Satış rekorları kıran Bir Kış Gecesi Masalı serisinin ikinci kitabı Kuledeki Kız, peri masallarının gerçeğe dönüştüğü akıl almaz bir macerayı okurlarla buluşturuyor. 

Toplumun kendisine biçtiği rollerden daha fazlasını isteyen Vasya, kaderine razı gelmez ve bu uğurda kimsenin aklına gelmeyecek bir yalan söyler. Bu yalan onu ve atı Solovey’i zorlu bir yolculuğa sürükler.

 Korkusuz Vasya, kendini Büyük Prens için savaşırken bulur;üstelik söylediği yalan, her geçen gün daha da tehlikeli bir hal almaya başlamıştır. Vasya, çok sevdiği ağabeyi Saşa ve ablası Olga’yı istemeden de olsa bu yalana ortak etmiştir.

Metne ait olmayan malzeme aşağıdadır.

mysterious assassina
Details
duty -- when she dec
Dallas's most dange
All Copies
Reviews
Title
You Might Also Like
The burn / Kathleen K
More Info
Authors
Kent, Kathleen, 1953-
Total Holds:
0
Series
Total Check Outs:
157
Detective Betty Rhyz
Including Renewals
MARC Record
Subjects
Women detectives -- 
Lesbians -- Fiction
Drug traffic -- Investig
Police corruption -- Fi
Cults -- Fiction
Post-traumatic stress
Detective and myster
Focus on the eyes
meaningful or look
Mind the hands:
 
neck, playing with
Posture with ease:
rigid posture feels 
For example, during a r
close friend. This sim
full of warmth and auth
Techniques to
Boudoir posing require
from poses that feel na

 Büyük Prens’in dünyasında ayakta kalmak için mücadele eden Vasya, Moskova’yı tehdit eden büyük bir felaketle yüzleşmek zorunda kalır. Güvendiği kış kralı yanında olacak mıdır? En önemlisi de Vasya ailesini ve sevdiklerini kurtarmayı başaracak mıdır? 

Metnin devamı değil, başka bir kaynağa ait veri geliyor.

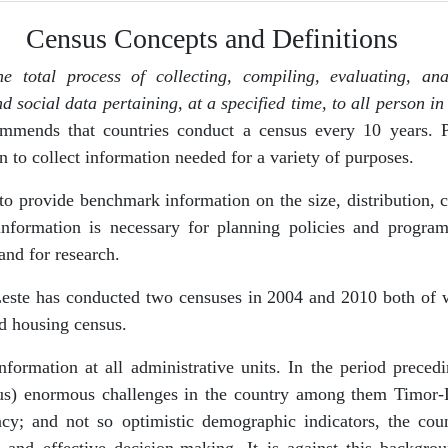
Census Concepts and Definitions
he total process of collecting, compiling, evaluating, an
ocial data pertaining, at a specified time, to all person in 
ommends that countries conduct a census every 10 years. 
n to collect information needed for a variety of purposes.
to provide benchmark information on the size, distribution,
s information is necessary for planning policies and progra
nd for research.
Leste has conducted two censuses in 2004 and 2010 both of
d housing census.
ormation at all administrative units. In the period prece
s) enormous challenges in the country among them Timor-Le
cy; and not so optimistic demographic indicators, the coun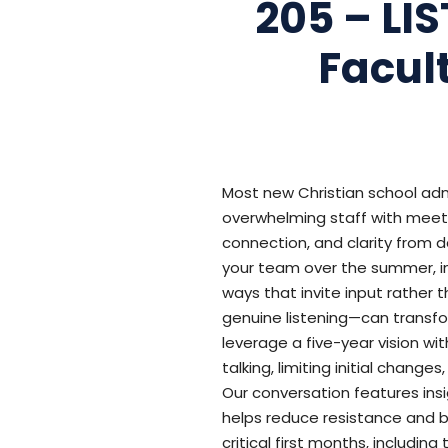
205 – LI
Facul
Most new Christian school adm
overwhelming staff with meetin
connection, and clarity from d
your team over the summer, in
ways that invite input rather
genuine listening—can transfor
leverage a five-year vision wi
talking, limiting initial chan
Our conversation features ins
helps reduce resistance and b
critical first months, includin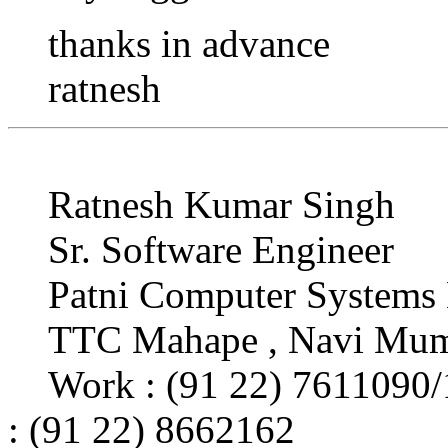
thanks in advance
ratnesh
Ratnesh Kumar Singh
Sr. Software Engineer
Patni Computer Systems 
TTC Mahape , Navi Mum
Work : (91 22) 7611090
: (91 22) 8662162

Rus topraklarında geçen büyüleyici bir hikâye. —Paste

KİTABIN KONUSU

Vasya, köyünde yaşadıklarından ve babasının ölümünden sonra oradan ayrılıyor. Dünyayı dolaşmak istediğini söylüyor. Morozko bundan memnun olmasa da kabulleniyor ve ona her türlü desteği veriyor. Ancak Vasya, bu yalnız çıktığı gezide yine tehlikeyi kendine çekiyor. Ziyaret ettiği köylerin yakılığp yıkıldığını ve kızların kaçırıldığını öğreniyor. Üstelik de bunu yapanlar hiç iz bırakmıyor. Bir şekilde bu kızları kurtarmayı amaçlayan Vasya yollara düşüyor. Erkek kılığında yolu abisi Şaşa ile kesişiyor ve Moskova’ya ablası Olag’nın yaşadığı yere geliyor. 

KİTAP YORUMUM

İlk kitabı okuyup aşık olmuştum. Masal tadındaki anlatımı ve Vasya beni büyülemişti. Sevgili Buz Kralımız Morozko’ya da hayran olmuştuk. Rus halk kültürü, masalları ile bezenmiş olması da cabasıydı. 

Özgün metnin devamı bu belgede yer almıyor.